A recent mid-year performance assessment by PricewaterhouseCoopers (PwC) has revealed that only about 36 percent of Nigeria’s targeted 15 million households have benefitted from the federal government’s conditional cash transfer programme. This scheme, launched as part of the Renewed Hope Agenda, was designed to cushion the impact of economic reforms such as subsidy removal and foreign exchange liberalisation. However, the latest findings highlight deep implementation gaps and structural bottlenecks that have slowed its full rollout.
According to PwC’s report, just 5.6 million households received at least one payment between the programme’s commencement and mid-2025. Out of this number, only 2.4 million households have collected a second tranche, while fewer than 1.3 million have received a third disbursement following biometric verification. The figures underscore the enormous gap between the programme’s ambition and its actual impact so far.

The federal government had promised to distribute cash transfers to 15 million of the poorest households in the country as a palliative measure following the removal of fuel subsidies in May 2023. The plan, supported by the World Bank and other development partners, sought to deliver N25,000 monthly to each eligible household for an initial period of three months, later extended due to persistent economic pressures. Yet, as PwC’s data indicates, a majority of the targeted population remains unreached.
Experts attribute the low coverage to several factors. A key hurdle has been the heavy reliance on biometric verification tied to National Identity Number (NIN) and Bank Verification Number (BVN) requirements. Many vulnerable Nigerians, particularly those in rural and underserved communities, lack access to these identity systems, resulting in delays in beneficiary registration. The absence of a comprehensive and up-to-date social register has also complicated efforts to accurately identify and reach the intended beneficiaries.

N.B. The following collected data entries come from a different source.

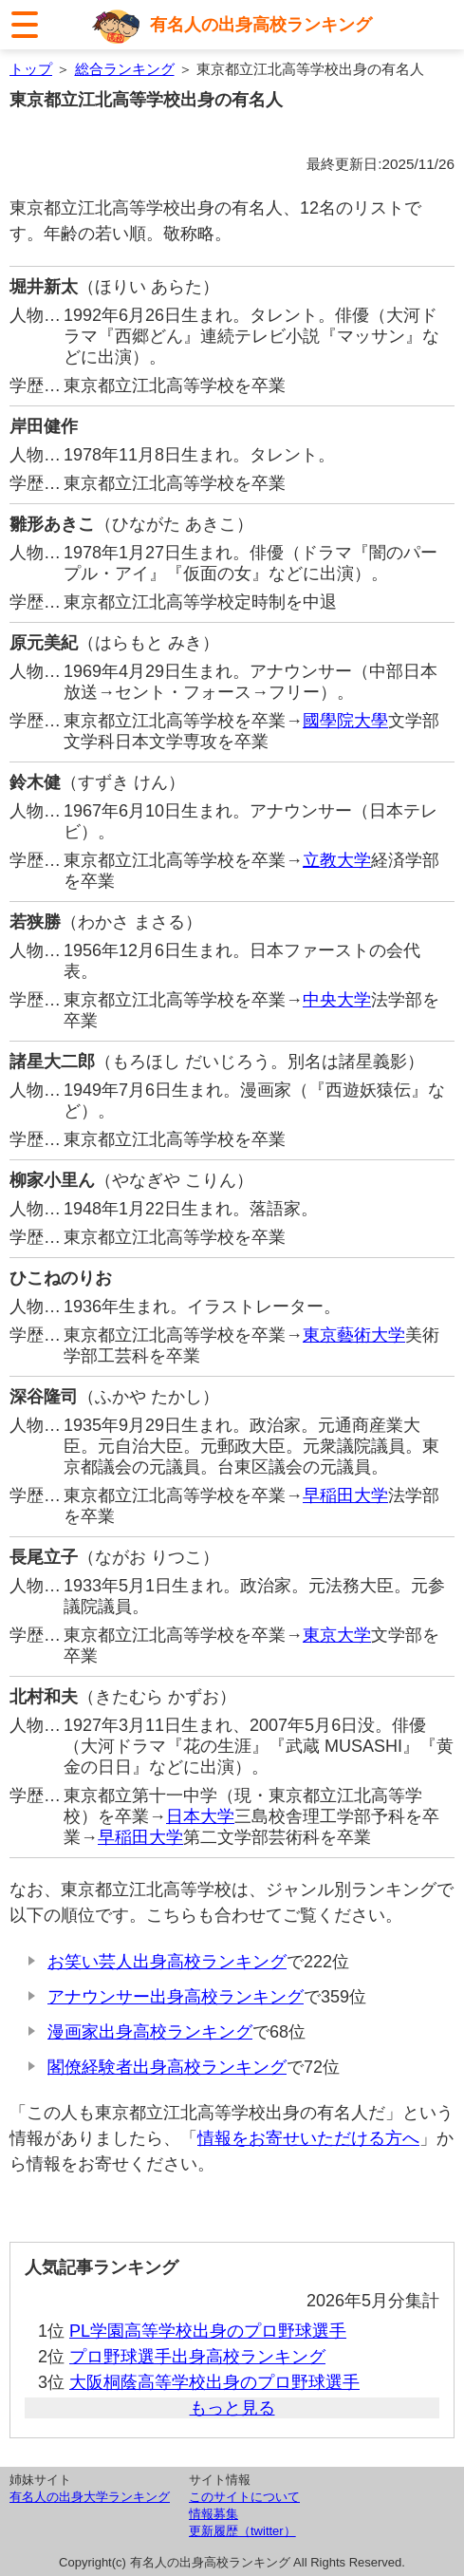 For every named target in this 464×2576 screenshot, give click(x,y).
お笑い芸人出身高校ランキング (167, 1961)
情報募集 (213, 2514)
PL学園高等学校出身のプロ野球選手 (207, 2331)
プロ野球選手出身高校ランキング (197, 2356)
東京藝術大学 (354, 1335)
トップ (30, 69)
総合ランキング (125, 69)
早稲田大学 (345, 1495)
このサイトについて (244, 2497)
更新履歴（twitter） (242, 2531)
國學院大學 (345, 720)
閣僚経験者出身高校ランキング (167, 2067)
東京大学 (337, 1635)
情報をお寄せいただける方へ (308, 2138)
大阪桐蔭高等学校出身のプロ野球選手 (214, 2382)
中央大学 (337, 999)
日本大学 (200, 1816)
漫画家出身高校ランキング (149, 2031)
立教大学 (337, 860)
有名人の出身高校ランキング (261, 24)
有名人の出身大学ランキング (89, 2497)
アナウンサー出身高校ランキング (175, 1996) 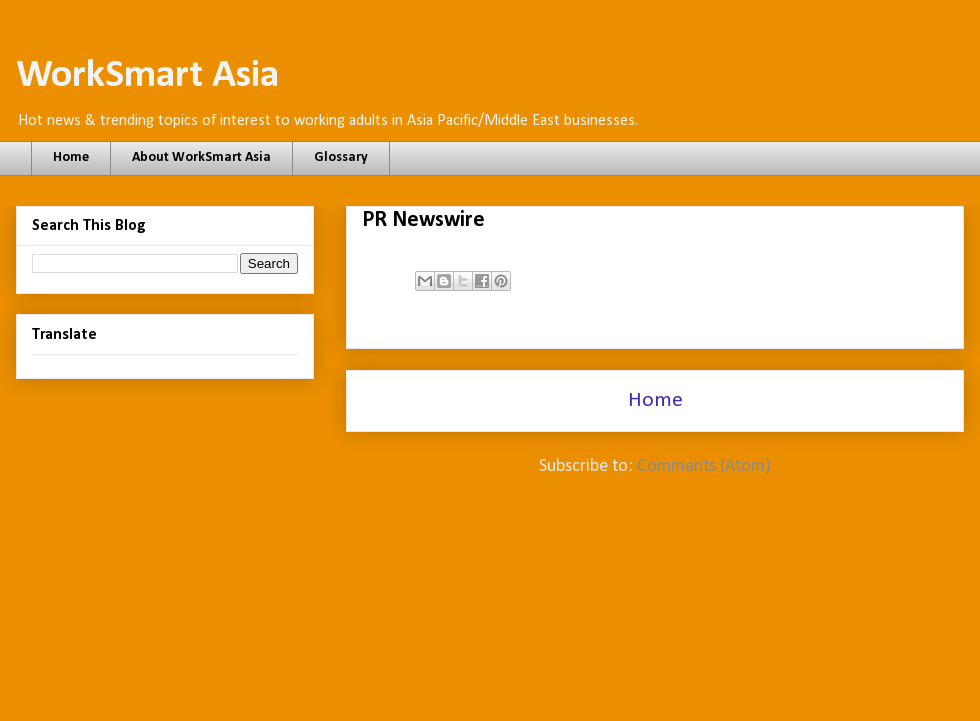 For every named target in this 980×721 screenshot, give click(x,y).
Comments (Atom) (704, 466)
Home (71, 157)
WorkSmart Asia (147, 76)
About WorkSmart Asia (201, 157)
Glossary (341, 157) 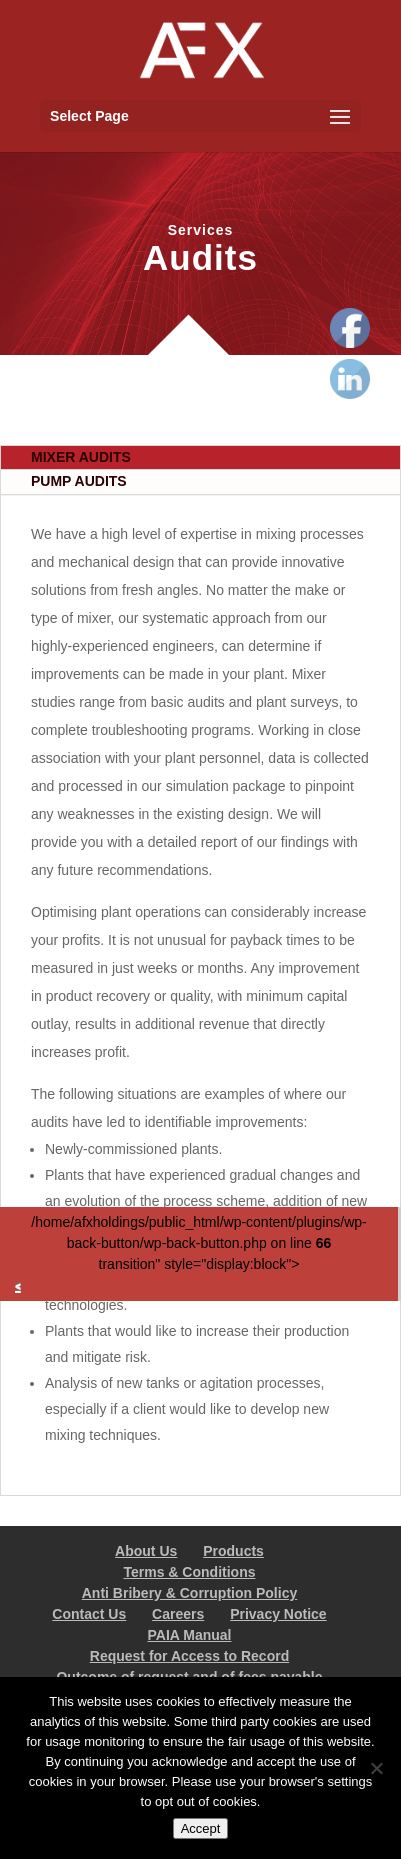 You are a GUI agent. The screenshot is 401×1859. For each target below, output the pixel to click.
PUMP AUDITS (79, 481)
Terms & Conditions (190, 1572)
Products (233, 1551)
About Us (146, 1551)
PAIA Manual (189, 1635)
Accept (201, 1828)
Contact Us (89, 1614)
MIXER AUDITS (81, 457)
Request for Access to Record (189, 1656)
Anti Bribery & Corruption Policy (189, 1593)
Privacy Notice (278, 1614)
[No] (376, 1768)
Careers (178, 1614) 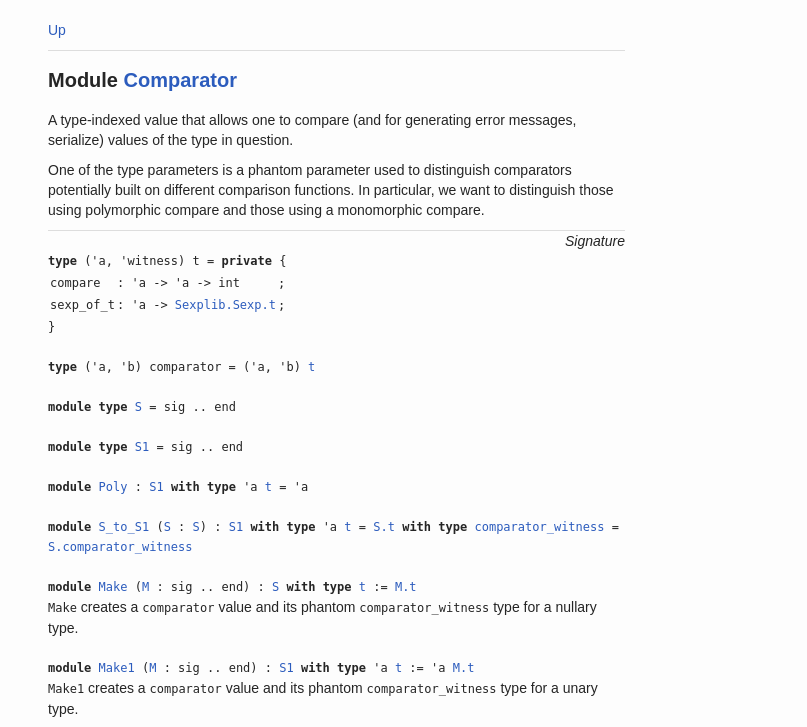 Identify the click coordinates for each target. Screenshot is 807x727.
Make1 (117, 668)
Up (57, 30)
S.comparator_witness (120, 547)
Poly (113, 487)
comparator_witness (539, 527)
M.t (406, 587)
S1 (142, 447)
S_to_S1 (124, 527)
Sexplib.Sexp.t (225, 305)
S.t (384, 527)
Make (113, 587)
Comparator (180, 80) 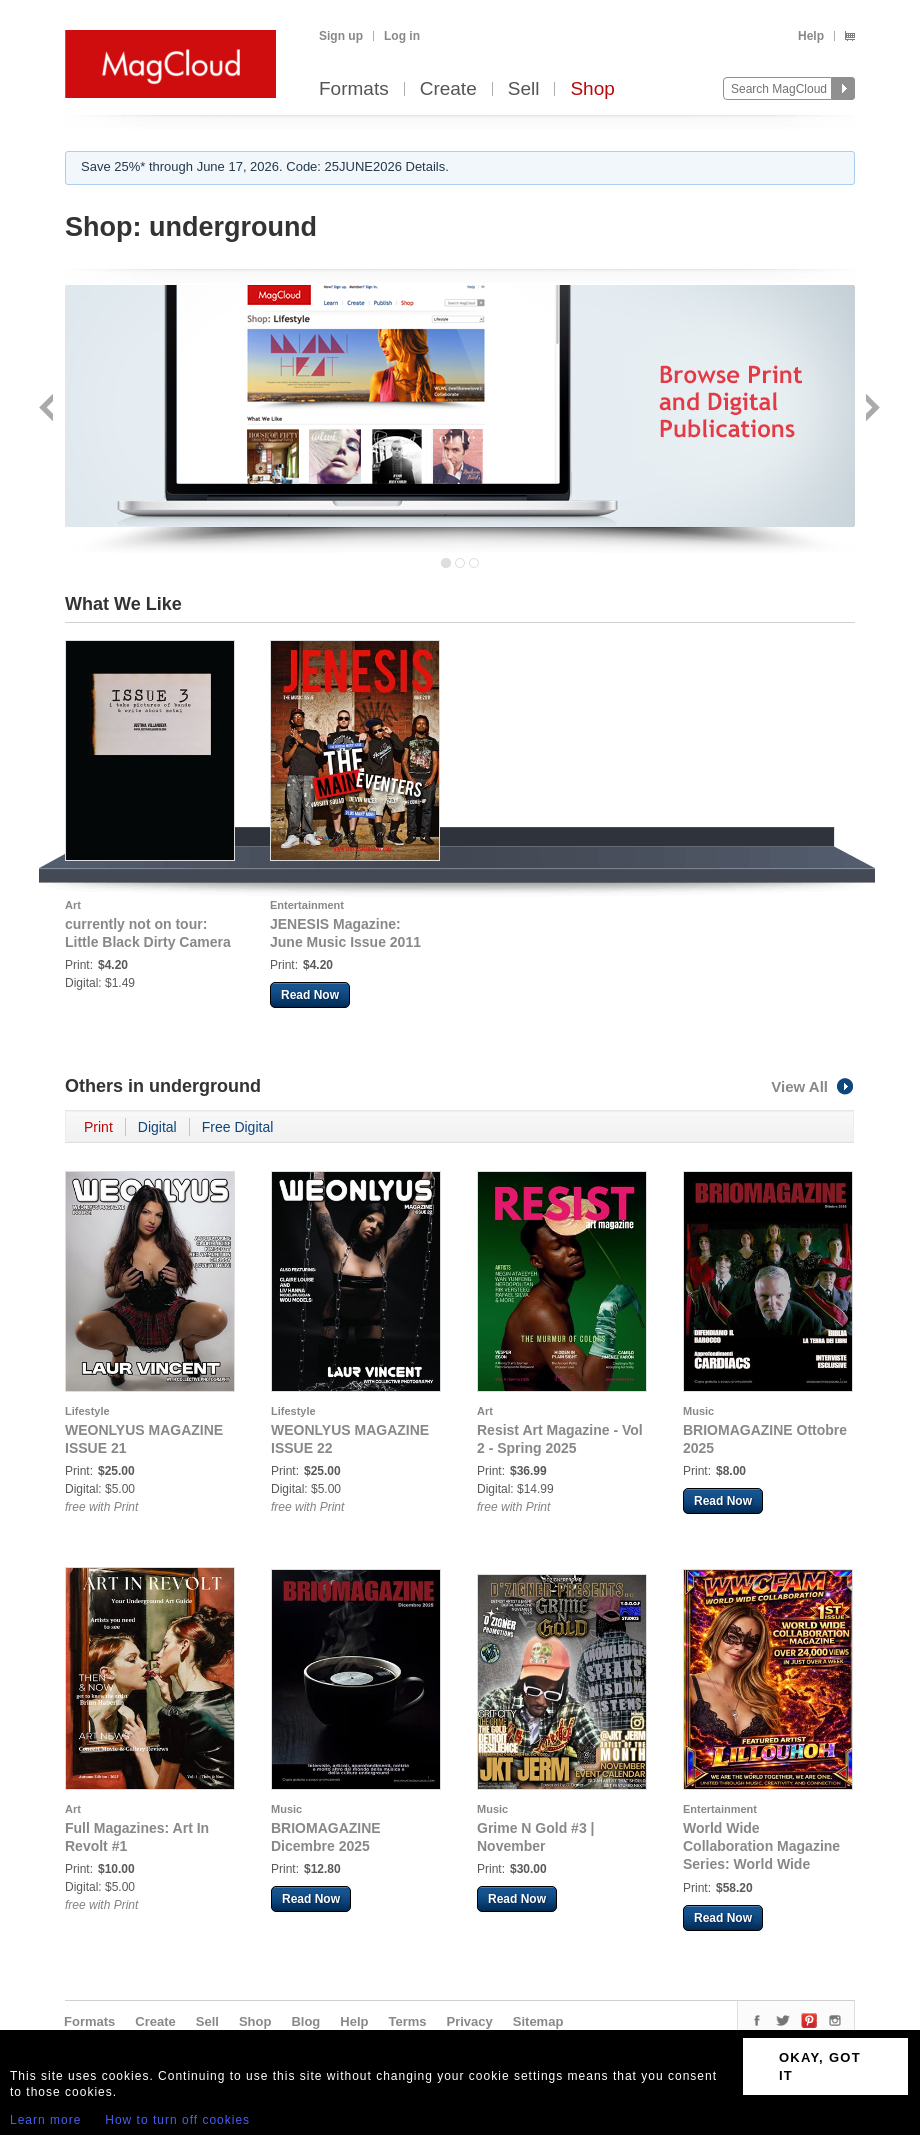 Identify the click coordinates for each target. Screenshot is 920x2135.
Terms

World Bank monitoring reports corroborate PwC’s findings, showing that around 5.6 million households—representing roughly 37 percent of the target—had received at least one tranche of cash transfers by mid-2025. The report noted that while the programme’s design is sound, its delivery has been hampered by logistical inefficiencies, including inadequate digital infrastructure, identity verification bottlenecks, and insufficient awareness campaigns.
In response, the federal government has initiated measures to accelerate the disbursement process. The National Identity Management Commission (NIMC) has stepped up NIN enrollment drives across the country, particularly in rural areas, to fast-track verification. The Ministry of Humanitarian Affairs has also announced plans to expand the National Social Safety Nets Project (NASSP) database by integrating additional data from states and local governments to improve coverage.
Despite these efforts, civil society groups and human rights organisations have expressed skepticism about the transparency and accountability of the programme. The Human Rights Writers Association of Nigeria (HURIWA) recently called for the federal government to publicly disclose beneficiary data and the methodology used in selecting recipients. The group argued that claims of widespread disbursement should be backed by verifiable evidence to ensure fairness and credibility.
An independent poll conducted by HURIWA, involving over 50,000 respondents nationwide, reportedly found that none had received or knew anyone who had benefitted from the cash transfer scheme. This has fueled public doubts about the actual reach and effectiveness of the programme. Critics say the lack of transparency not only undermines trust but also risks exacerbating social tensions among already struggling communities.
Economists warn that the limited success of the cash transfer programme could weaken its intended impact of providing immediate relief to vulnerable households and stimulating local economies. With inflation currently at multi-decade highs and food prices surging, many Nigerians are experiencing worsening living conditions. Without swift and transparent improvements to social protection delivery systems, analysts caution that the programme risks falling short of its core objectives.
Development experts stress the importance of building inclusive digital identification systems and reliable social registers as long-term solutions. They argue that successful social protection requires accurate targeting, seamless payment mechanisms, and robust accountability frameworks. In this regard, the government’s ongoing collaboration with the World Bank and other partners is seen as crucial to closing existing gaps.
For millions of Nigerians still waiting to benefit, the cash transfer programme represents more than just financial aid—it is a lifeline amid an unrelenting cost-of-living crisis. However, unless the structural bottlenecks identified by PwC and the World Bank are addressed quickly, the majority of vulnerable households will remain excluded from the scheme, undermining the government’s Renewed Hope Agenda.
The PwC report has reignited calls for urgent reforms to improve social welfare programmes and ensure equitable distribution of benefits. As the federal government works to expand coverage and improve efficiency, stakeholders insist that transparency, accountability, and inclusive access must remain at the core of the cash transfer strategy. The coming months will determine whether the programme can scale up effectively and meet its ambitious targets, or continue to fall short of its promises.